In the afternoon, she filled a plastic bottle with tapwater and took it across to the church and into the chancel, where she stood it before the altar. In the choir stalls, she meditated for almost an hour. Blue and gold. Lamplit path.
She went into the vestry and changed into the cassock and surplice she’d worn at St Cosmas and St Damien, since washed and replaced in the vestry wardrobe. She walked, head bowed, along the central aisle, back to the chancel, and stood before the altar.
‘Lord God Almighty, the Creator of Life, bless this water…’
Back in the vicarage, she went up to her bedroom and sprinkled holy water in all four corners. Then across the threshold and at the window, top and bottom.

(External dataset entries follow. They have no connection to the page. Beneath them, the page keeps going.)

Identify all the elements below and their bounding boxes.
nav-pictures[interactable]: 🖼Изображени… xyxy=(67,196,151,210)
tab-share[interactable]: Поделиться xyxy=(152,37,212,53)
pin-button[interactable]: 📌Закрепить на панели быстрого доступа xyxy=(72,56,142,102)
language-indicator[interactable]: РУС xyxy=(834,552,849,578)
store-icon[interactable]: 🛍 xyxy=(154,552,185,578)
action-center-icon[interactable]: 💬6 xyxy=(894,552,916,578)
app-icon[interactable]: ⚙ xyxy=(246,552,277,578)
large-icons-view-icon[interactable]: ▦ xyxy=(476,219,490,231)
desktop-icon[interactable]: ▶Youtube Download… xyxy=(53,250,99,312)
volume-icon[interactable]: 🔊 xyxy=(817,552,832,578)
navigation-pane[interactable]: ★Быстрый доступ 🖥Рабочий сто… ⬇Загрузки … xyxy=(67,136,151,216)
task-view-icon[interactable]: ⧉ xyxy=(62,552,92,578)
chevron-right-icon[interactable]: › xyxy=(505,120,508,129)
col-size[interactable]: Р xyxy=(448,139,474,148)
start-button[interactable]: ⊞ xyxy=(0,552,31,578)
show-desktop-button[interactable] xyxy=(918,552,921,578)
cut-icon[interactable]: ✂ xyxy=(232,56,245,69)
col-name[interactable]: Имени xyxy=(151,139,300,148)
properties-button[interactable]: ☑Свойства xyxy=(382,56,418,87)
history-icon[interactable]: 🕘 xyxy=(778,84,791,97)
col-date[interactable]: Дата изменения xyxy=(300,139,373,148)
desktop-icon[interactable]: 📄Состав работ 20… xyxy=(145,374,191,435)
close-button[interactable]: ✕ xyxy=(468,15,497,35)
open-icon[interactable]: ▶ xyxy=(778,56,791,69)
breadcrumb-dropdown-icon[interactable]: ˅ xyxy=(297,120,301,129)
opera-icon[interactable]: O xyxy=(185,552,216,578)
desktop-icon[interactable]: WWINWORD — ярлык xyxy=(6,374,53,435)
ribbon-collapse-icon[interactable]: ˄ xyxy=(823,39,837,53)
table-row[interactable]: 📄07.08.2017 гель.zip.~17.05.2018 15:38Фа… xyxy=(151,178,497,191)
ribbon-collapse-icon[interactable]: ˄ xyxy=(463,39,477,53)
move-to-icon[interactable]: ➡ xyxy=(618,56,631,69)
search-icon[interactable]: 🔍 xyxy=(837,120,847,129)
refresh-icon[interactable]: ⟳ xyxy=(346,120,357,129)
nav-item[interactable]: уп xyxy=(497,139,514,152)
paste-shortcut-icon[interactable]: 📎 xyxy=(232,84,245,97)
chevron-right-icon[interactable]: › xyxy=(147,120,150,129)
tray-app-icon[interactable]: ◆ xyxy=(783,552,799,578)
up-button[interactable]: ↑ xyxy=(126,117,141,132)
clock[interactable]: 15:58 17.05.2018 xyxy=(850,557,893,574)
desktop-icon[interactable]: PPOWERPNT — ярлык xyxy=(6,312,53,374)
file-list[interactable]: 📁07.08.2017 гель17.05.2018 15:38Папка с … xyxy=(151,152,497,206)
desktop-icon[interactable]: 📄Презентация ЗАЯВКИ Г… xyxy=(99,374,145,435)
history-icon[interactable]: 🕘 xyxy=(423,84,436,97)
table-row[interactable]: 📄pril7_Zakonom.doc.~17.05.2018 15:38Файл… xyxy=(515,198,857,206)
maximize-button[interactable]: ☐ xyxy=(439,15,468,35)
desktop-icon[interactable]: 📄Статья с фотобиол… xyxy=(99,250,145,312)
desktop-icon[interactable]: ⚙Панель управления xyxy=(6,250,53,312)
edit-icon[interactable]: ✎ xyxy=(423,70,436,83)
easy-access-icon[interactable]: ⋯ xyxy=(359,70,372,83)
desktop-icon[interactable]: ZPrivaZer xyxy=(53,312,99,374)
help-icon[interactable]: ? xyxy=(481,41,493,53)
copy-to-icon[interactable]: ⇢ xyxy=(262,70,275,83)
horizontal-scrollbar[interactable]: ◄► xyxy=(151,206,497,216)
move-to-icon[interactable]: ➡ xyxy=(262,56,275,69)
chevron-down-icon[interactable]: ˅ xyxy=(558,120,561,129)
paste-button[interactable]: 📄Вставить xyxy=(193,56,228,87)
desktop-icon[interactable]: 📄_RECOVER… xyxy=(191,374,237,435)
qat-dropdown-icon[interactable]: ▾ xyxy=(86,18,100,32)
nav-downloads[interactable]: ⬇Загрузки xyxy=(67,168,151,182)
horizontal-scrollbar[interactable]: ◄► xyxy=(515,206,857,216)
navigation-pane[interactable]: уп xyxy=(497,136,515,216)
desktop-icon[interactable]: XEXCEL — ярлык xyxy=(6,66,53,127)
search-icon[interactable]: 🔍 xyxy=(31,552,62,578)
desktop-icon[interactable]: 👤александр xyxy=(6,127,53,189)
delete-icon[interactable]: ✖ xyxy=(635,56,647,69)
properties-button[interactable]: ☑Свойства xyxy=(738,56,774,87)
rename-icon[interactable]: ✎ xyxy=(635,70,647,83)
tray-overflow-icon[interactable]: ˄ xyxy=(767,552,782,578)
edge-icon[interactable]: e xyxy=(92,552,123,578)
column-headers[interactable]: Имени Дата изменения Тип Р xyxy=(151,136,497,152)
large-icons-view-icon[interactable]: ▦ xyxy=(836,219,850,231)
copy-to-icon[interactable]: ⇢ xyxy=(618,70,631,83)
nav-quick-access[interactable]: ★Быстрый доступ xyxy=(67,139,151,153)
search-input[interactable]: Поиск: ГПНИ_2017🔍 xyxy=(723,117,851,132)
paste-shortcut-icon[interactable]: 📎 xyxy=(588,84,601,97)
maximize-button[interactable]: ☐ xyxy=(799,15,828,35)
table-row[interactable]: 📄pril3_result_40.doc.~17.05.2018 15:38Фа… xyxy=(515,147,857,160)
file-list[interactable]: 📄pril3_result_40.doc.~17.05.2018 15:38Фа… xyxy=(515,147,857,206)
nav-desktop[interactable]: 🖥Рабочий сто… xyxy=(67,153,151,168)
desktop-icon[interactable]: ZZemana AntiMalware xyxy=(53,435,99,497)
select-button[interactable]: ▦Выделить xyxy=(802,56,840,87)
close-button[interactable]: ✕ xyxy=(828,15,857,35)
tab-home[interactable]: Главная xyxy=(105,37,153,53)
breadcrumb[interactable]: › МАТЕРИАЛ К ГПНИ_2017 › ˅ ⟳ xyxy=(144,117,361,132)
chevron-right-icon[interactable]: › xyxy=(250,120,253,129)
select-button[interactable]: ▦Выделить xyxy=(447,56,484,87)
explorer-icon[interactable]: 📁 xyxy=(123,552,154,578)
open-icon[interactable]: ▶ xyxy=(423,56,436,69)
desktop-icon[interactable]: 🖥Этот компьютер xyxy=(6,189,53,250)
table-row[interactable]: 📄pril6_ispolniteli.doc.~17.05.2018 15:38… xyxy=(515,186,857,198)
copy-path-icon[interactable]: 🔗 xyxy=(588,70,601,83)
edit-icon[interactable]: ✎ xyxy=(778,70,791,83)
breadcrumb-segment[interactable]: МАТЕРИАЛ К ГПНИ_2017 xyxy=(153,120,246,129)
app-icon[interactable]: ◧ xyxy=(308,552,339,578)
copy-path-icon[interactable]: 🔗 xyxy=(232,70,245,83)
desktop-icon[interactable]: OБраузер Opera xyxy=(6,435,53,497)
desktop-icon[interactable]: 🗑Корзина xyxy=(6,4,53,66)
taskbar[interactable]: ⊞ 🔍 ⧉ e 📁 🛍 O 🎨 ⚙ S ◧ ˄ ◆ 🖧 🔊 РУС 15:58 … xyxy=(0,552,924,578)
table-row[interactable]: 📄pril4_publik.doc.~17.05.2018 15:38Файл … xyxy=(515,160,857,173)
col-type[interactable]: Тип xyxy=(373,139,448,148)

She went down on her knees and prayed that the soul of our brother Denzil might be directed away from its suffering and its earthly obsessions and led into the Light.
Filtered through fog, the fading light lay like a dustsheet on the bedroom.
Jane felt uncomfortable on the school bus home. Increasingly so, as more and more students got off. The buses had arrived early at the school, on account of the fog which was getting worse; classes had been wound up twenty minutes ahead of time.
The bus was moving very slowly, in low gear. It must be like driving through frogspawn. Jane just hoped to God that Mum was feeling better – was not going to be really ill.
Ledwardine was near the end of the line. Dean Wall, legendary greaseball, knew that, so there was no need at all for him to dump his fat ass on the seat next to Jane. He was on his own tonight, his mate Danny Gittoes off sick, supposedly.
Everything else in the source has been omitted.